Re: [possible race in ext2] Re: how to write get_block?

1999-10-09 Thread Ingo Molnar


On Fri, 8 Oct 1999, Alexander Viro wrote:

  yep we knew about this problem ... it's not quite an easy hack though. 
  Putting the directory block cache (and symlink block cache) into the page
  cache would be the preferred method - this would also clean up the code
  alot i think.
 
 More or less random comments/questions:
 
 1) Is ext2_bread() vs. bread() separation in fs/ext2/* a first step to
 that? (I.e. data blocks vs. inode/bitmap/indirect ones)
 2) Sometime ago there was a pretty impressive patch excluding large part
 of ext2_find_entry() (it caches the offset into dentry and invalidates it
 if needed) and I have a code for cyclic lookups in a directory (cheap
 hack, but it really speeds the things up for ls -l and friends). Both
 would go nicely into this scheme.
 3) We ought to switch from (bh+pointer) to (page+pointer) in namei.c.
 4) I still think that indirect blocks may go into the page cache - that
 would further simplify truncate(). OTOH the method used by BSD (indirect
 block covering addresses from n to n+block_size*pointers_per_block gets
 an address -n, double indirect block covering the area from n to n+...
 gets -n-block_size, triple indirect - -n-2*block size) will be wasteful
 for situations when block size is smaller than page.

yes, all these cleanups would be very nice to have. I'm not aware of any
rathole in that area - even those small steps we took in early 2.3 proved
how much cleaner things could get.

The memory usage point on low memory machines - i dont think it holds.
Small directories (well, even larger ones ...) will use 4k, but since the
2.0 kernel moved to the page cache small files already used up 4k as well,
and there are more small files than small directories. In the case of
indirect pointers the 2.3 page cache only needs the indirect pointer once,
then it can be deallocated by the cache if there is memory pressure -
while 2.2 needed the indirect pointer for every write(). So i suspect 2.4
might even do better on small-memory boxes than 2.2.

 5) Who works on that? I would try to do the thing, but if there already is
 some code I'ld like to look at it, indeed.

nobody AFAIK.

-- mingo



Re: [possible race in ext2] Re: how to write get_block?

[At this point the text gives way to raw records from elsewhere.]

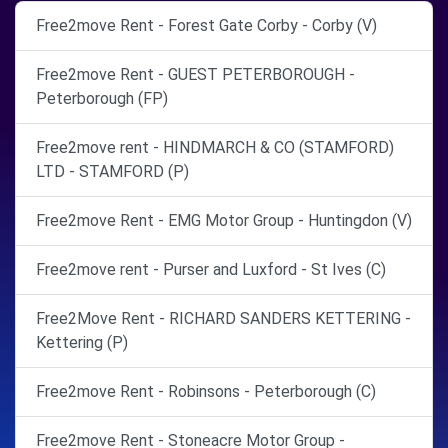
Free2move Rent - Forest Gate Corby - Corby (V)
Free2move Rent - GUEST PETERBOROUGH -
Peterborough (FP)
Free2move rent - HINDMARCH & CO (STAMFORD)
LTD - STAMFORD (P)
Free2move Rent - EMG Motor Group - Huntingdon (V)
Free2move rent - Purser and Luxford - St Ives (C)
Free2Move Rent - RICHARD SANDERS KETTERING -
Kettering (P)
Free2move Rent - Robinsons - Peterborough (C)
Free2move Rent - Stoneacre Motor Group -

1999-10-08 Thread Alexander Viro



On Fri, 8 Oct 1999, Ingo Molnar wrote:

 
 On Fri, 8 Oct 1999, Alexander Viro wrote:
 
  Stephen, Ingo, could you look at the stuff above? Methink it means that we
  either must separate ext2_truncate() for directories (doing bforget() on
  the data blocks) _or_ put the directory blocks into the page cache and do
  block_flush(). I'ld rather prefer the latter. Moreover, we can stuff the
  indirect blocks into the page cache too (using negative offsets). That
  would leave us with pure buffer cache only for static structures.
 
 yep we knew about this problem ... it's not quite an easy hack though. 
 Putting the directory block cache (and symlink block cache) into the page
 cache would be the preferred method - this would also clean up the code
 alot i think.

More or less random comments/questions:

1) Is ext2_bread() vs. bread() separation in fs/ext2/* a first step to
that? (I.e. data blocks vs. inode/bitmap/indirect ones)
2) Sometime ago there was a pretty impressive patch excluding large part
of ext2_find_entry() (it caches the offset into dentry and invalidates it
if needed) and I have a code for cyclic lookups in a directory (cheap
hack, but it really speeds the things up for ls -l and friends). Both
would go nicely into this scheme.
3) We ought to switch from (bh+pointer) to (page+pointer) in namei.c.
4) I still think that indirect blocks may go into the page cache - that
would further simplify truncate(). OTOH the method used by BSD (indirect
block covering addresses from n to n+block_size*pointers_per_block gets
an address -n, double indirect block covering the area from n to n+...
gets -n-block_size, triple indirect - -n-2*block size) will be wasteful
for situations when block size is smaller than page.
5) Who works on that? I would try to do the thing, but if there already is
some code I'ld like to look at it, indeed.

Comments?